Así Hereford fue durante un mes la capital improvisada de Inglaterra. Mortimer no se sentía menos feliz que Orletón, ya que acababa de recuperar su castillo de Wigmore, a unas millas de distancia.
Durante este tiempo continuaban buscando al rey con el mayor empeño.
Cierto Rhys ap Owell, caballero del País de Gales, llegó un día a anunciar que Eduardo II se encontraba escondido en una abadía, en las costas del condado de Glamorgan, adonde había sido arrojado por vientos contrarios el barco con el que confiaba llegar a Irlanda.
Inmediatamente Juan de Hainaut, rodilla en tierra, se ofreció a sacar de su guarida galesa al desleal esposo de la señora Isabel. Costó trabajo hacerle comprender que no se podía confiar la captura del rey a un extranjero, que era preferible designar a un miembro de la familia real para que cumpliera tan penosa tarea. Y fue Enrique Cuello-Torcido quien, sin excesiva alegría, tuvo que cabalgar, acompañado del conde de la Zouche y de Rhys ap Owell.
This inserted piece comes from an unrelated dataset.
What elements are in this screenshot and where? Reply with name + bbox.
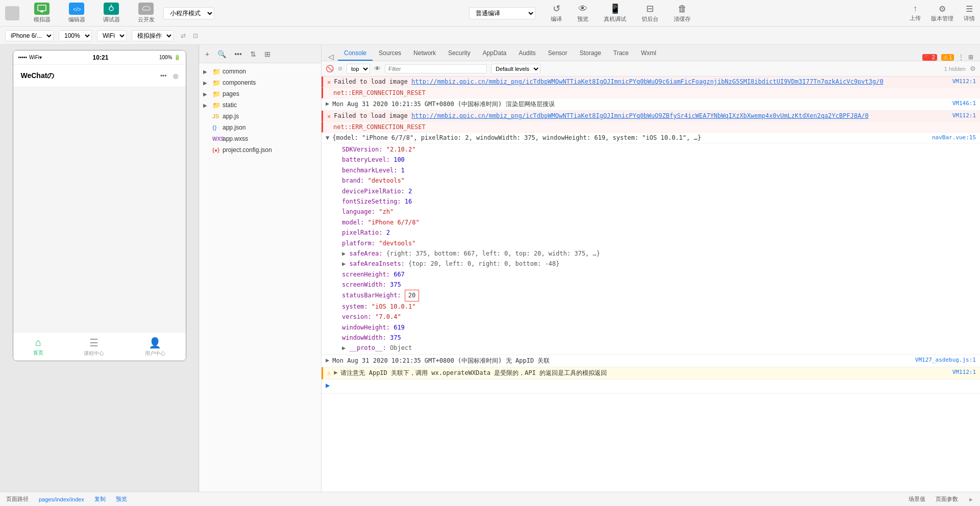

Casi al mismo tiempo, llegó de Shropshire, el conde de Charlton, trayendo encadenado al conde de Arundel. Para Roger Mortimer fue un hermoso desquite ya que Edrnundo Fitzalan, conde de Arundel, había recibido del rey gran parte de los bienes arrebatados a la familia Mortimer, y se había hecho conferir el título de Gran Juez de Gales, que había pertenecido al viejo Mortimer de Chirk.
Roger Mortimer se contentó con dejar a su enemigo en pie todo un cuarto de hora, sin dirigirle la palabra y mirándolo solamente de pies a cabeza, gozando del satisfactorio espectáculo de tener ante sí un enemigo vivo que pronto sería un enemigo muerto.
El juicio de Arundel como enemigo del reino, y acusado de los mismos cargos que Despenser el Viejo, se celebró rápidamente y su decapitación se ofreció al regocijo de la ciudad de Hereford y de las tropas allí estacionadas.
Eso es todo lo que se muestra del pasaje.